Dataset excerpts:
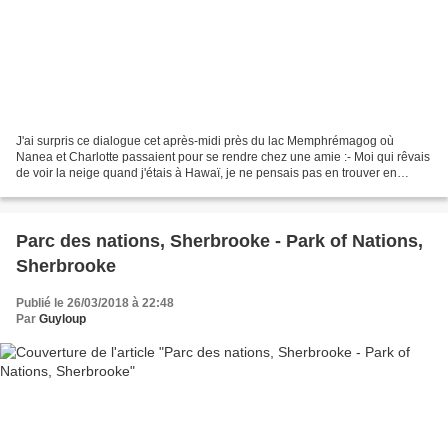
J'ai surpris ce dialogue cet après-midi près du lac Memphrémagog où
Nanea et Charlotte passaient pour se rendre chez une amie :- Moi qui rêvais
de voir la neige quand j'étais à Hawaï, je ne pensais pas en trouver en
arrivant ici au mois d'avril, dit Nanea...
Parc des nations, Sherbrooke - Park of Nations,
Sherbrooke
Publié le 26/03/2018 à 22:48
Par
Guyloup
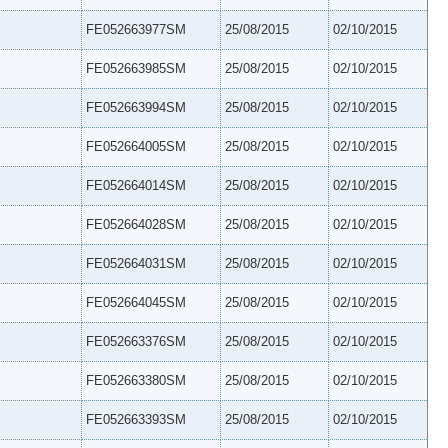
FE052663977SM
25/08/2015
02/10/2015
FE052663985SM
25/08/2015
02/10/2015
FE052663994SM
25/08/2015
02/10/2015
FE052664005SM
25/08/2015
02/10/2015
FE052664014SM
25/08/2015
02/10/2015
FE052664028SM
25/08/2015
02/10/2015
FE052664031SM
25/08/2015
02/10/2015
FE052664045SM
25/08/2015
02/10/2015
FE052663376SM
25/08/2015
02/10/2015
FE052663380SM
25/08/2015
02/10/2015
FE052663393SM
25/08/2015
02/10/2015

_Work item_
Print every record above exactly, but no pictures.

_Answer for the task_
J'ai surpris ce dialogue cet après-midi près du lac Memphrémagog où
Nanea et Charlotte passaient pour se rendre chez une amie :- Moi qui rêvais
de voir la neige quand j'étais à Hawaï, je ne pensais pas en trouver en
arrivant ici au mois d'avril, dit Nanea...
Parc des nations, Sherbrooke - Park of Nations,
Sherbrooke
Publié le 26/03/2018 à 22:48
Par
Guyloup
FE052663977SM
25/08/2015
02/10/2015
FE052663985SM
25/08/2015
02/10/2015
FE052663994SM
25/08/2015
02/10/2015
FE052664005SM
25/08/2015
02/10/2015
FE052664014SM
25/08/2015
02/10/2015
FE052664028SM
25/08/2015
02/10/2015
FE052664031SM
25/08/2015
02/10/2015
FE052664045SM
25/08/2015
02/10/2015
FE052663376SM
25/08/2015
02/10/2015
FE052663380SM
25/08/2015
02/10/2015
FE052663393SM
25/08/2015
02/10/2015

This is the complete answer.